Sa notoriété a franchi les frontières et, en 1668, Colbert, qui recherche des savants étrangers pour la nouvelle Académie, lui offre d'en devenir membre correspondant. Il accepte. Colbert l'invite alors à venir en France pour un séjour de durée limitée afin de l'aider dans la construction du nouvel observatoire. Le Pape l'autorise à partir temporairement et lui conserve ses titres et émoluments. De plus, Colbert lui offre des conditions avantageuses : son voyage est payé (1000 écus), il sera logé gracieusement et recevra une pension de 9000 livres. Il quitte donc Bologne en février 1669 et arrive à Paris le 4 avril. Il est reçu par le Roi quelques jours après avec une faveur toute particulière. Il participe immédiatement aux travaux de l'Académie, et il essaie de faire modifier les plans de Perrault pour mieux adapter le bâtiment aux observations astronomiques. Mais son français est hésitant, son caractère autoritaire, et sa situation privilégiée auprès du Roi font qu'il n'est pas très favorablement accueilli par certains académiciens. Pensant rester peu de temps en France, il ne fait pas beaucoup d'efforts au début pour s'adapter aux moeurs et à la langue française. Mais il est peu à peu séduit par la vie et les conditions de travail qui lui sont faites; son ambition lui fait jouer un rôle actif dans l'important programme de recherche engagé par l'Académie et, réussissant à vaincre beaucoup d'oppositions, il y gagne des collaborations essentielles.

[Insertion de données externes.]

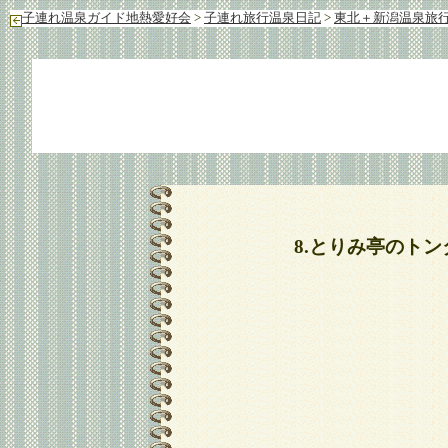
子連れ温泉ガイド地熱愛好会
>
子連れ旅行温泉日記
>
東北＋新潟温泉旅行
8.とりみ亭のト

Dès 1671, avant même que l'Observatoire ne soit achevé, il s'installe dans l'appartement préparé pour lui, et commence ses travaux d'observation et de recherche. Malgré plusieurs rappels du Pape, il se plaît tant qu'il manifeste le désir de rester en France, et sollicite sa naturalisation, qu'il obtient en avril 1673. Devenu aveugle en 1710, il meurt en 1712 et sera inhumé à Saint-Jacques-du-Haut-Pas, sa paroisse.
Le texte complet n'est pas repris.